## [Directions for this task]
Count up the lines in the listing below that hold "film", and answer with the total alone.

___ Information supplied ___

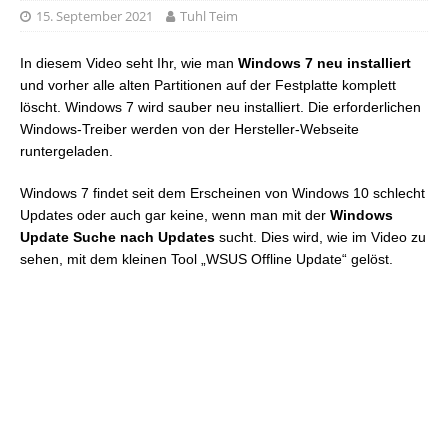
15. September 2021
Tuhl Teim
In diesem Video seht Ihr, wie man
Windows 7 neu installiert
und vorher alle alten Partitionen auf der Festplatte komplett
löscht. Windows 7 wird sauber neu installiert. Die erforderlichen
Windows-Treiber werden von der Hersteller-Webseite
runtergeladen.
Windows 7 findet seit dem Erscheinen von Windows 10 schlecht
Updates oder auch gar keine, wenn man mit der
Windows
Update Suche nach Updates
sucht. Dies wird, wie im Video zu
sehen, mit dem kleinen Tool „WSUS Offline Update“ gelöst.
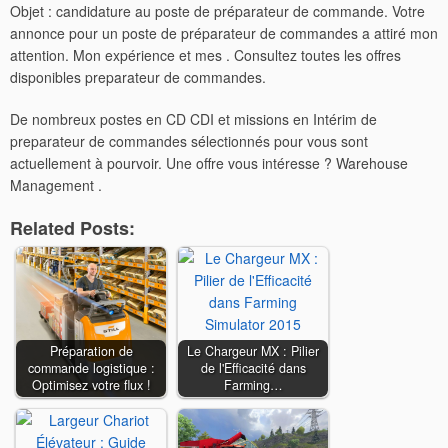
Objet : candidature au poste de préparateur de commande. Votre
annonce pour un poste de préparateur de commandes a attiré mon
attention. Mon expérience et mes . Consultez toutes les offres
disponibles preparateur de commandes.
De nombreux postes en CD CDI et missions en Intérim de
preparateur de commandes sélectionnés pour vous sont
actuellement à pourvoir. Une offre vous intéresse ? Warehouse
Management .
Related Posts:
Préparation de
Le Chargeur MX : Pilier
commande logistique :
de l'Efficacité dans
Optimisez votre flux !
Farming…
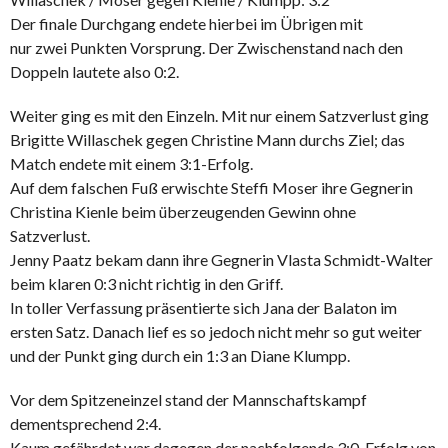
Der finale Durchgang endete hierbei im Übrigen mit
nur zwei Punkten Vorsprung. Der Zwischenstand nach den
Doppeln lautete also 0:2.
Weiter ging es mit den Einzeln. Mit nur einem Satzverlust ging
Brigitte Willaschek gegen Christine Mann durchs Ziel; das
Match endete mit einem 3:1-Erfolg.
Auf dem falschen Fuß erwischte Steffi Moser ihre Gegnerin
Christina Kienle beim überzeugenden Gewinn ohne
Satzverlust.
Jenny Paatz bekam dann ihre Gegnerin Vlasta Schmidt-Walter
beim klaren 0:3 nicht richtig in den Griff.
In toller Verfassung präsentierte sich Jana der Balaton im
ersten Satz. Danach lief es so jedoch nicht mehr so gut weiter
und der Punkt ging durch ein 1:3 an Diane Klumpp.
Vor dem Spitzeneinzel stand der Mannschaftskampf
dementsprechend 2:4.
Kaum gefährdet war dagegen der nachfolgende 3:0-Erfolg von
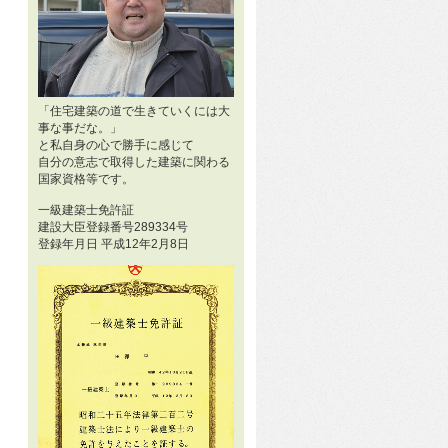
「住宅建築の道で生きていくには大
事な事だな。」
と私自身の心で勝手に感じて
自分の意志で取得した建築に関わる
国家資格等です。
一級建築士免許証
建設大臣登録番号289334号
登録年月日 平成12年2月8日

___
___ Information supplied ___

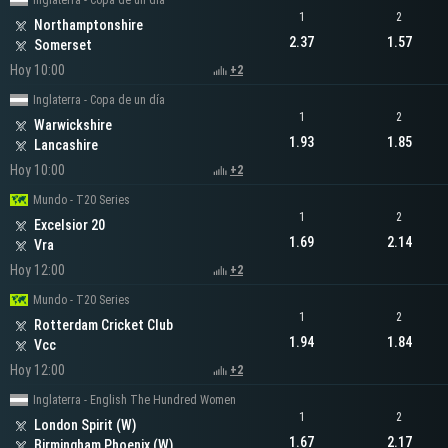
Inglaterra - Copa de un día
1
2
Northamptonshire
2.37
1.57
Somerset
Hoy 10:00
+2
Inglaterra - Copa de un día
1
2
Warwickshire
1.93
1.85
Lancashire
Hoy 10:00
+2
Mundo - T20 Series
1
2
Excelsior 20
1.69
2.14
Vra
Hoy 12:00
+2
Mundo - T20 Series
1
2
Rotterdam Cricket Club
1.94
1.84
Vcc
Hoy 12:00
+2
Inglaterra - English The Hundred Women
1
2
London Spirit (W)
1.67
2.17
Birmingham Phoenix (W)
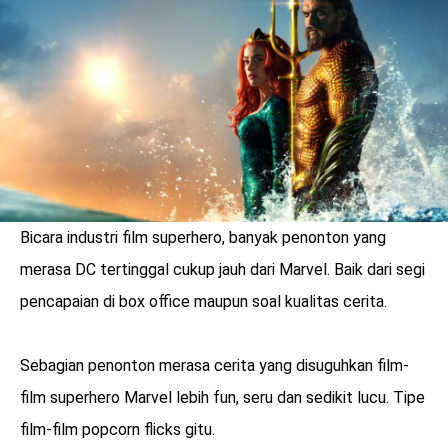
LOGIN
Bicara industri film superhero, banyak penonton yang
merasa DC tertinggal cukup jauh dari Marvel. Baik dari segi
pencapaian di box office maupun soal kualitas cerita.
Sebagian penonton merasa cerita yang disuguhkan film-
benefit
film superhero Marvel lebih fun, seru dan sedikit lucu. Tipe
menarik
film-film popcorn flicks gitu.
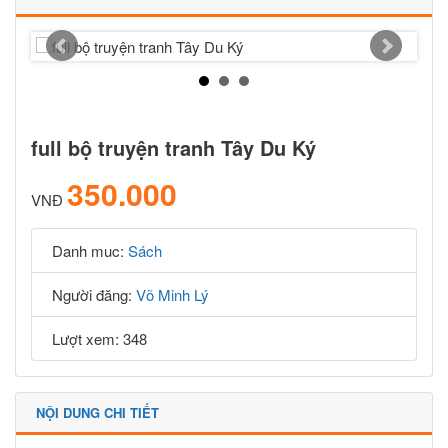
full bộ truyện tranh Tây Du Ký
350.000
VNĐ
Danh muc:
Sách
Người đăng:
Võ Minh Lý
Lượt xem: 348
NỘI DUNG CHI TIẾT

___

## [Answer]
4